John Livingston (naturalist)

John Allen Livingston (November 10, 1923 – January 17, 2006) was a Canadian naturalist, broadcaster, author, and teacher. He was most known as the voice-over of the Hinterland Who's Who series of television zoological shorts in the 1960s.

He was born in Hamilton, Ontario, the son of Harold Arthur Livingston, who was in the construction business, and Vera Allen Livingston. He enlisted in the Royal Canadian Navy at the beginning of World War II and earned a degree in English literature in 1943 while on active service. After the war, he worked at the accounting firm of Clarkson Gordon from 1946 to 1949 while engaging in free-lance writing and speaking on environmental issues.

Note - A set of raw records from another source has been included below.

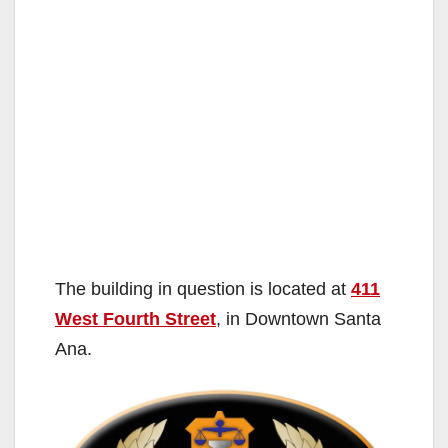
The building in question is located at
411
West Fourth Street
, in Downtown Santa
Ana.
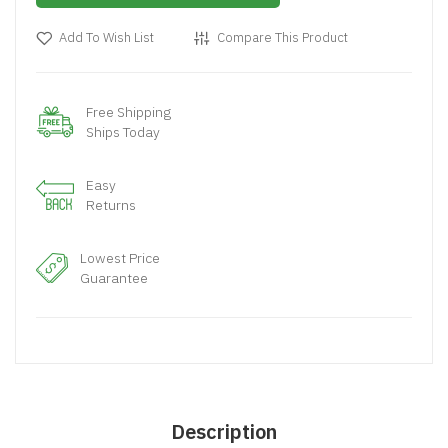
Add To Wish List
Compare This Product
Free Shipping
Ships Today
Easy
Returns
Lowest Price
Guarantee
Description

He married Constance Margaret ("Peggy") Ellis in 1948, and they had three children: Sally, Zeke and Least.

He joined the Audubon Society of Canada in 1955 as managing director and editor of its newsletter. He later became head of the science unit at the Canadian Broadcasting Corporation (CBC), most notably serving as the first executive producer of the long-running documentary series The Nature of Things. He left the CBC in 1968, but remained a regular contributor of documentary films to The Nature of Things, most notably the Canadian Film Award-winning Wild Africa in 1970. He then formed LGL Limited: environmental research associates, an environmental consulting company, with Aird Lewis and Bill Gunn of the Nature Conservancy of Canada; the firm became most noted for their work on the Mackenzie Valley Pipeline Inquiry.

Livingston helped found York University's Faculty of Environmental Studies (FES) in 1971 and taught there until he retired in 1993, becoming a professor emeritus.

In1985 he married his second wife, Ursula Moller Jolin, a former graduate student.

Livingston was the author of several books, including The Fallacy of Wildlife Conservation (1981) and the Governor General's Award-winning Rogue Primate (1994).